McPhail – one half of the famed McPhail and Gadsby satirical comedy show which dominated New Zealand television in the 80s – died in the early hours of Friday morning, aged 76.
He had been living at a rest home in Merivale.
A funeral service at Christchurch's Westpark Chapel in Burnside – where McPhail helped farewell Jon Gadsby who passed away six years ago - will begin at 2pm.
Former colleagues, fellow actors and TV personalities, along with a wide group of friends and tight-knit family, including wife of 54 years Anne, are expected at the "celebration of David's life".
Close friend Peter Rowley told the Herald that today's service will be "pretty big" because McPhail was "held in such high regard by the entire country".
"Even though we knew David wasn't well, a man of such iconic stature, when he died... boom – it was still a shock," Rowley said.
"He was a pretty iconic sort of man who changed the face of comedy and TV in this country."
The acting community immediately started posting tributes to the trailblazing satirist's death last week.
Former comedy partner Chris McVeigh QC was stunned by his close mate's sudden death, describing it as "devastating".
"It's an awful cliché sometimes, but it's dead right this time - he was one of nature's gentlemen and terribly gifted one at that," McVeigh said.
Former TVNZ staffer Rob McLaughlin said his formative years in television were shaped during the McPhail and Gadsby era.
"What halcyon days they were.
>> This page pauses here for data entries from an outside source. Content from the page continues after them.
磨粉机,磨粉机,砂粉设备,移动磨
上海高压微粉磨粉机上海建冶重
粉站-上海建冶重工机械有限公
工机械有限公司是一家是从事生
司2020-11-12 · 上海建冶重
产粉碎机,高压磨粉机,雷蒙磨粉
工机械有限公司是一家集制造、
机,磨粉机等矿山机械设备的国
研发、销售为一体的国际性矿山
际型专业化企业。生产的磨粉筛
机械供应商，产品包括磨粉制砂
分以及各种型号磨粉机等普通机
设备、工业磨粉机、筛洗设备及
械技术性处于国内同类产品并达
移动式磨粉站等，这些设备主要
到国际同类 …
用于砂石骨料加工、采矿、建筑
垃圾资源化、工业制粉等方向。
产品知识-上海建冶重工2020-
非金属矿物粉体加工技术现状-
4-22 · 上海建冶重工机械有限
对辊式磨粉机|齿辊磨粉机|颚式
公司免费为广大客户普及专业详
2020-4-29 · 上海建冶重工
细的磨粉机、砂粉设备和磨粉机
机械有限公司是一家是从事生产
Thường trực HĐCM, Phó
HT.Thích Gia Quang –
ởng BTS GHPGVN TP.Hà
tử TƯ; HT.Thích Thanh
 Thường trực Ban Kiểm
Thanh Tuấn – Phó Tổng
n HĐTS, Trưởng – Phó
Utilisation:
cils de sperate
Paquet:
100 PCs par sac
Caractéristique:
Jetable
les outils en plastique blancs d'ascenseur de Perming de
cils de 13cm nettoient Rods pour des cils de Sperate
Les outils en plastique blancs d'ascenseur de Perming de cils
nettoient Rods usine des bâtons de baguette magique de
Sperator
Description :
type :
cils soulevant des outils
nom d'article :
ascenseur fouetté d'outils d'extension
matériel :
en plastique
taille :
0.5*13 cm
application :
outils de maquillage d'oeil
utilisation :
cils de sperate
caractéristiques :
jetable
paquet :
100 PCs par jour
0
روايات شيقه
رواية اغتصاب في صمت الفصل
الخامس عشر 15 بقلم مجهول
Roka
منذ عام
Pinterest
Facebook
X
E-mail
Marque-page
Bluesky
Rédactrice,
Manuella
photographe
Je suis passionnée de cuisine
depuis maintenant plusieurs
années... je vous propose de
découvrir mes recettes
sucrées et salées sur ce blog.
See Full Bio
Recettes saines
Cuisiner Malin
I loved him as Muldoon. So spot on ... What a talented man and what a legacy he leaves."
Broadcaster Jason Gunn said he was grateful he got to meet McPhail early in his career.
"I got to watch this amazing performer on television that entertained the entire Gunn family and the nation. Then when I was 18 or 19 and started in TV I got to meet this man, David McPhail.
"I remember being so starstruck and what moved me the most is he is such a generous and genuine man.
"He took time to ask 'how are you?' And he stuck around for the answer. A real gentleman."